前回は公的年金の財政検証結果や、それを踏まえた改革案がオヤジ世代に与えるインパクトについてお話ししました。これらの改革により、確かにオヤジ世代が将来受け取る年金の減額幅は抑えられるかもしれませんが、目先の負担も増えることになるため、オヤジ世代には全体的に厳しいものになるでしょう。一方で、たとえ改革案が実現しても所得代替率(現役世代の手取り収入に対する年金の割合)が現状より下がることは不可避な状況で、改めて企業年金の重要性が評価され始めています。

 しかしながら、企業年金のある企業の数は急速に減少しており、公的年金の減額分をカバーする存在としては非常に心もとない状況です。そこで現在、政府は社会保障審議会企業年金部会にて、企業年金をより使いやすいものとし、一層の普及を図るための改革について議論しています。今回はその議論の方向性とオヤジ世代への影響についてお話しします。

企業年金はもはや一部の人だけのもの!?

 まず数字で実態を見てみましょう。驚くことに、企業年金を実施している企業の割合は2000年以降急速に減少し、1997年の46.6%から2013年には25.9%まで下がってしまいました(厚生労働省「就労条件総合調査」)。つまり、今や企業年金は4社に1社の割合でしか採用されていない状況です。

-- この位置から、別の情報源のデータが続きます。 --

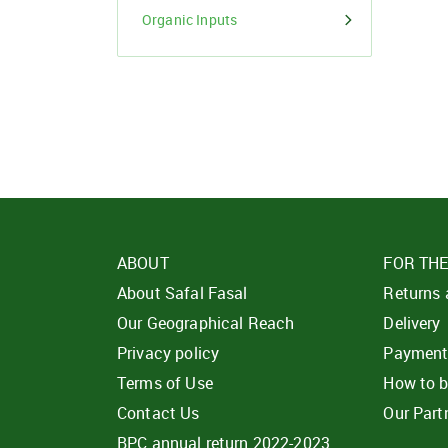
Organic Inputs
ABOUT
FOR TH
About Safal Fasal
Returns
Our Geographical Reach
Delivery
Privacy policy
Paymen
Terms of Use
How to 
Contact Us
Our Part
BPC annual return 2022-2023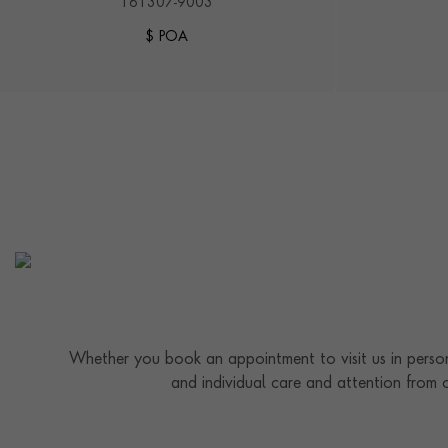
161307-9003
$ POA
Whether you book an appointment to visit us in person
and individual care and attention from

 この現状をどう評価すればよいのでしょうか? OECDの報告書によれば、先進国の平均は公的年金の所得代替率が40%(OECDの定義)、私的年金の資産規模が対GDP比で75%くらいですが、日本は公的年金の所得代替率は先進国平均より少し低い35%(同上)、私的年金の資産規模は25%と平均を大幅に下回る状況です。公的年金も私的年金も先進国対比で低いレベル、特に企業年金については「後進国」に位置すると言っても過言ではないのです。この現状を変えるために、政府は一般企業向けと中小企業向けにそれぞれの対応を検討しています。